Cornel West explores the “New Cultural Politics of Difference” in an essay. He states that “the new cultural politics of difference consists of creative response to the precise circumstances of our presen moment” The three bais changellend of the new cultural politics of difference include: intellectual, existential, and political. The intellectual challenge centers in the monopoly and homogenization of history, culture, and society. In this he cites Fanon and his theories on the decolonization of the Third World, as it marked the end of the Age of Europe, but the emergence of the USA as a world power.

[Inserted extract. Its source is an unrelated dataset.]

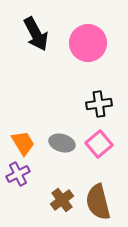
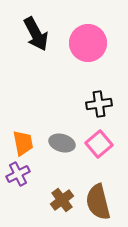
orange trapezoid: rotated 20 degrees clockwise
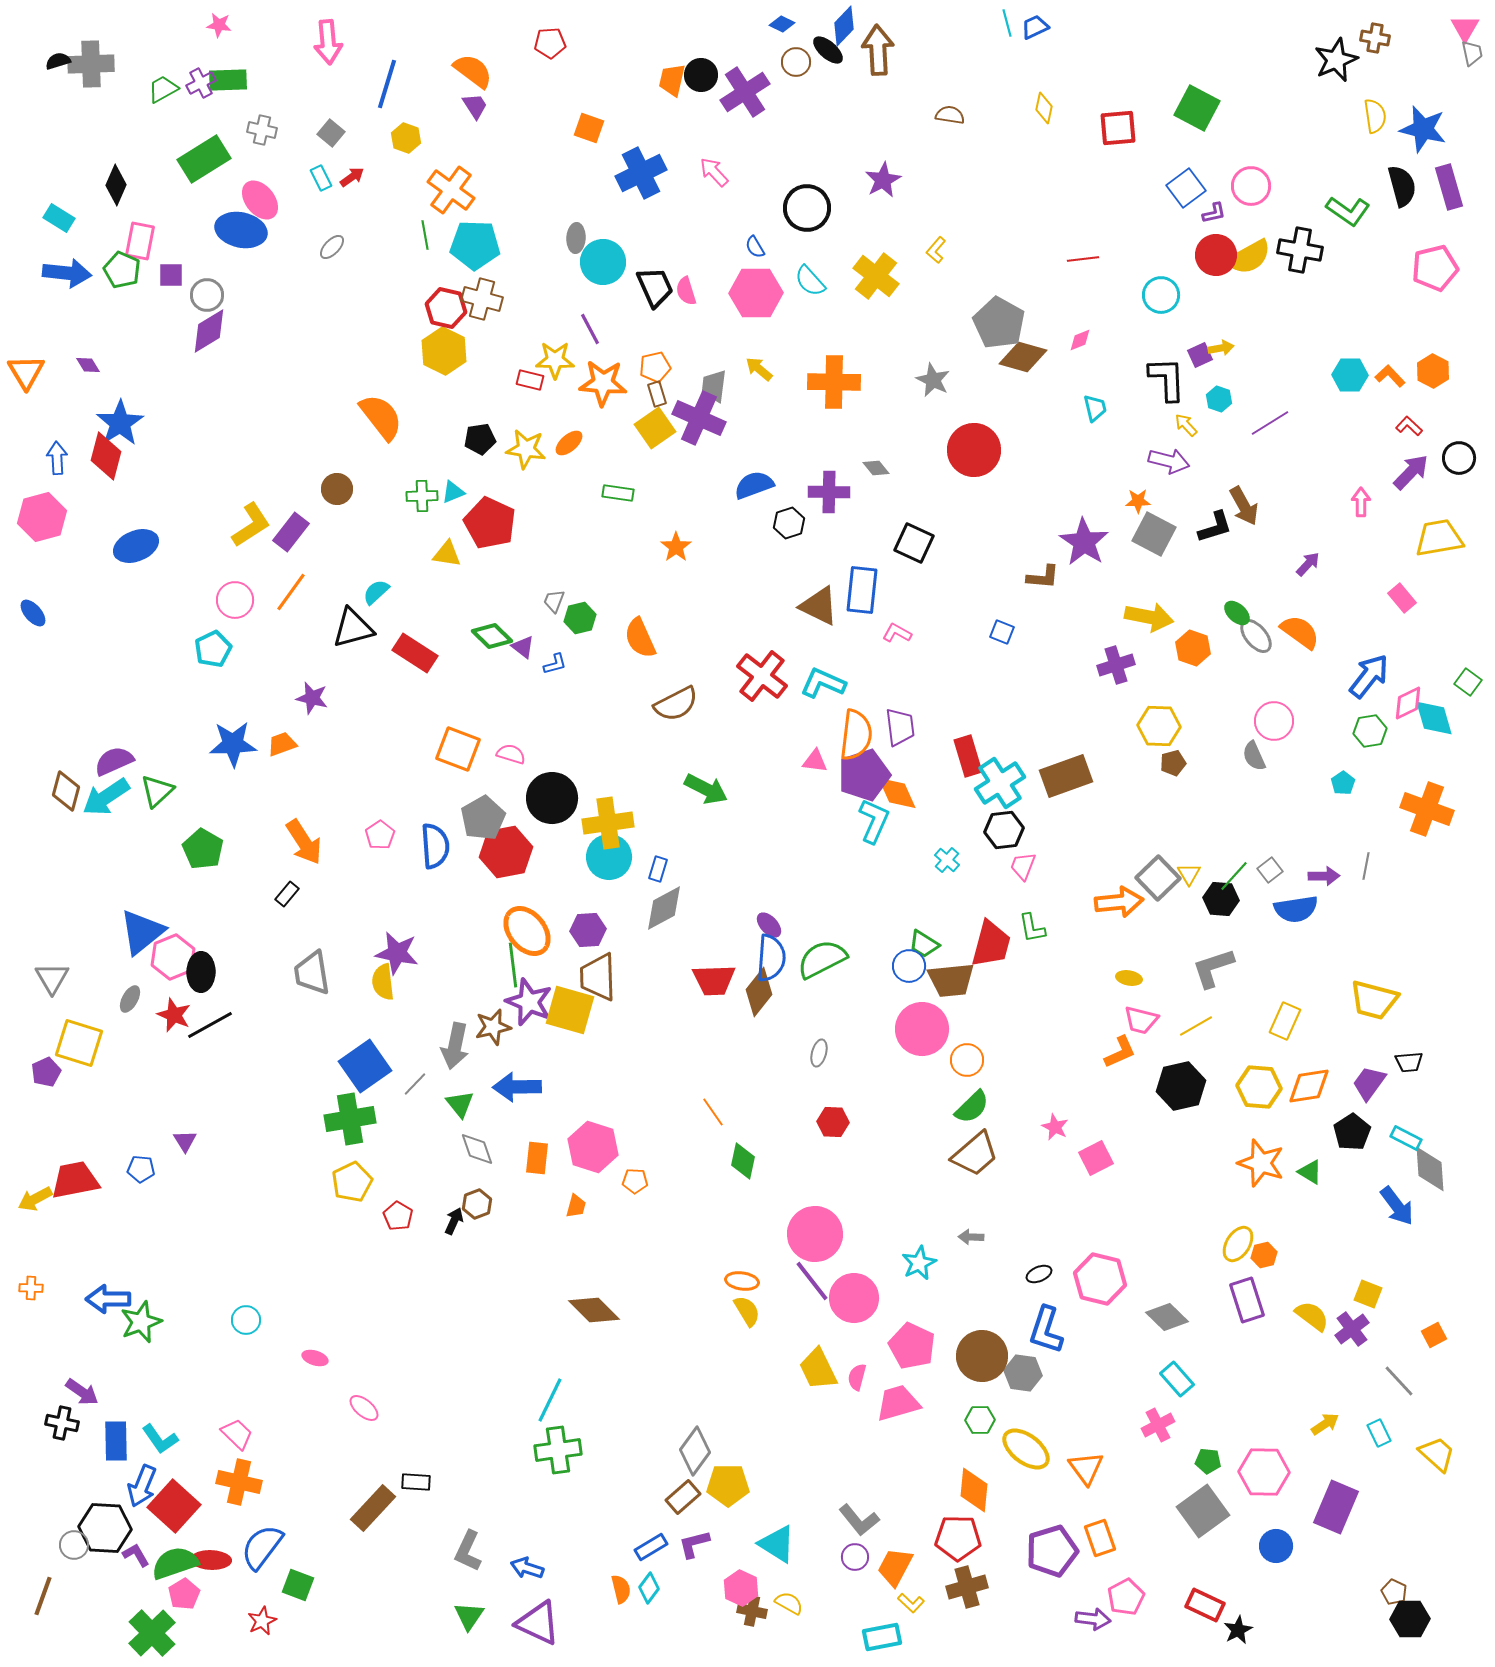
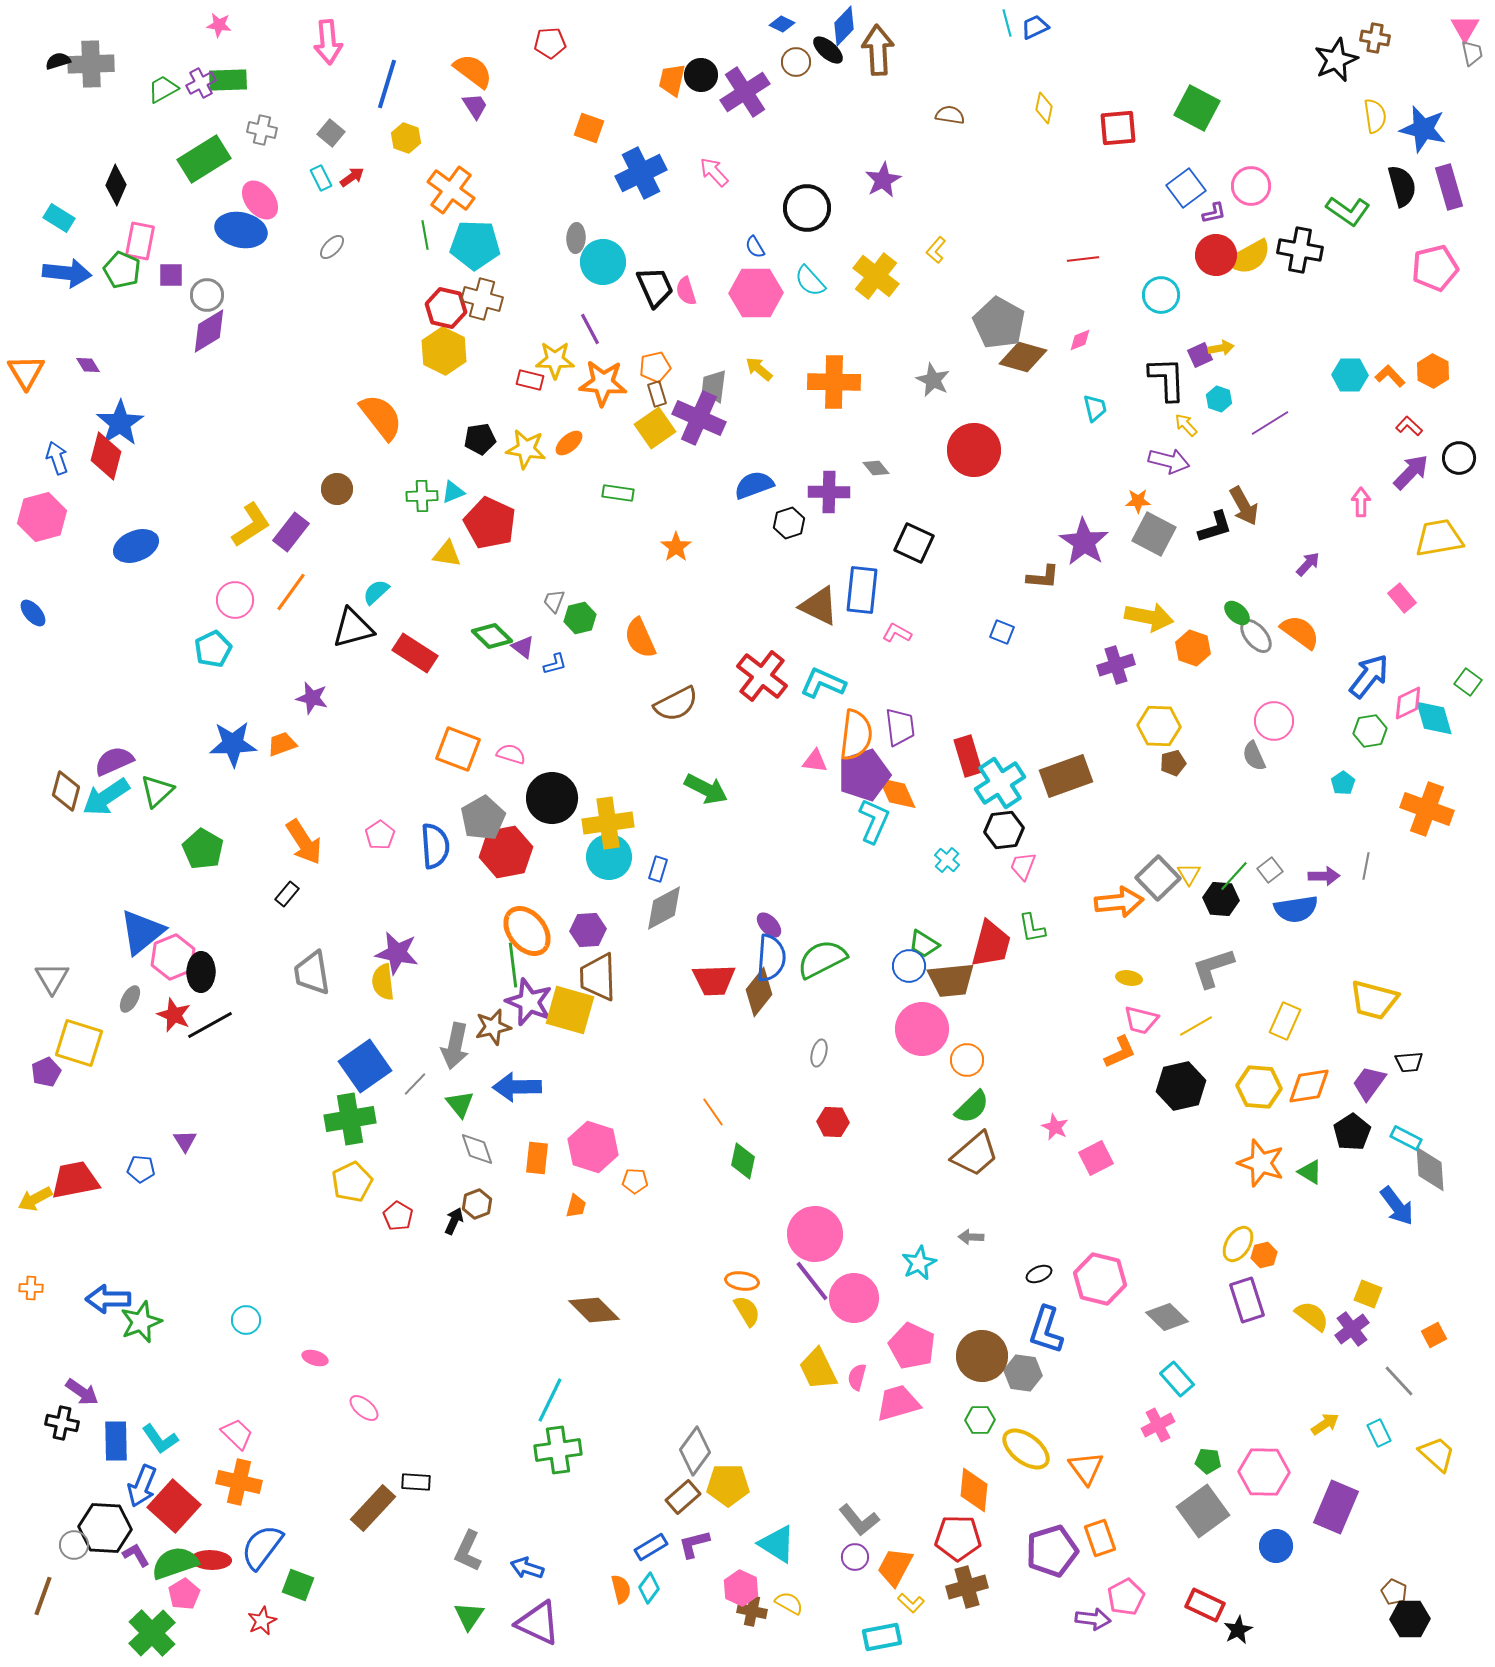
blue arrow at (57, 458): rotated 16 degrees counterclockwise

This historical analysis applies to Mexico, as it too was colonized and controlled by Spain, only to find itself “liberated” from Spanish control but exploited by what Fanon calls “the national bourgeoisie” and now the U.S.

                West’s second challenge is the existential challenge, which refers to the cultural capital to thrive independently of the nation or the status quo.  I believe that the EZL has the “high-quality skills require to engage in critical practices and the self-confidence, discipline and perseverance necessary for success without an undue reliance on the mainstream for approval and acceptance” (32). The mainstream approval refers to the conservative, capitalist mestizo Mexican population which has openly criticized the subversive aspect of the EZLN. Finally, West poses the question of whether or not a civilization that evolves more and more around market activity, buying and selling commodities, expand the scope of freedom and democracy. The EZLN has been critical of this unregulated abuse of resources, and the inequalities of a market system based on consumption.